▶ Task prompt
Set out exactly every line of the entries below, starting at the line that holds "Síguenos en Twitter" and stopping after the line that holds "Siguenos en Facebook".

▶ Exercise materials
# # # #

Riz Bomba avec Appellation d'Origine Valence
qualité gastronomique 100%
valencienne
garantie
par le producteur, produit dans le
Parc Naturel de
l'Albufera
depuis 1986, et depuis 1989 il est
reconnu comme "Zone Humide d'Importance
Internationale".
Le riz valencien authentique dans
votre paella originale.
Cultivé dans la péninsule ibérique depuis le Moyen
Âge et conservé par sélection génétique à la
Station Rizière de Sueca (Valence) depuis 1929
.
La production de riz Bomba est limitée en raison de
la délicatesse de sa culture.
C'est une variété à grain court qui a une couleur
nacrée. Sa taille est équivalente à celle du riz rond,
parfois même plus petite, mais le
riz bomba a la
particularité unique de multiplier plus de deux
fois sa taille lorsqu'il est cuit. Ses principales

# # # #

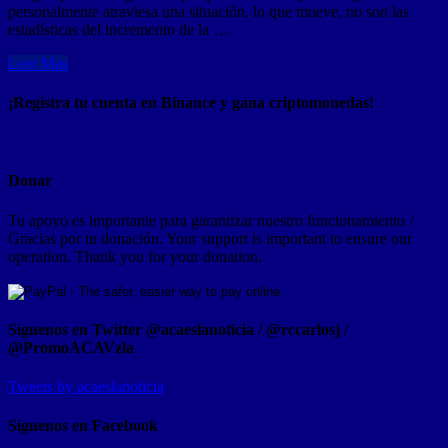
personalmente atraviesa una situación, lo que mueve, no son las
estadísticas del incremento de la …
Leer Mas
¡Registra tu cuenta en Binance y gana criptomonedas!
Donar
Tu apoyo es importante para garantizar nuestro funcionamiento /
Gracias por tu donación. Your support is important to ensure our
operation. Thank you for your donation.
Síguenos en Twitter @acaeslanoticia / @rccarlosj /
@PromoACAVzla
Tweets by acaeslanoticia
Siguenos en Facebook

# # # #

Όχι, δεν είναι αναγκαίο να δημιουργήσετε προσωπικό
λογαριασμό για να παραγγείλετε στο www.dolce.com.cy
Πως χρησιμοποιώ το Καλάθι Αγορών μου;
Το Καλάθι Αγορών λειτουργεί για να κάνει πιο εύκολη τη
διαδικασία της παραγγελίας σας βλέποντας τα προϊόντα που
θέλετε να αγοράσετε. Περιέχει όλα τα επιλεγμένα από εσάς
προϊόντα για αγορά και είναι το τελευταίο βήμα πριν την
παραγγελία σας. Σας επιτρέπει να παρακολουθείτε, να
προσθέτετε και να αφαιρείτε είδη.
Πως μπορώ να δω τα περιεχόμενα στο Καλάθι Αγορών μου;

# # # #

▶ Problem solution
Síguenos en Twitter @acaeslanoticia / @rccarlosj /
@PromoACAVzla
Tweets by acaeslanoticia
Siguenos en Facebook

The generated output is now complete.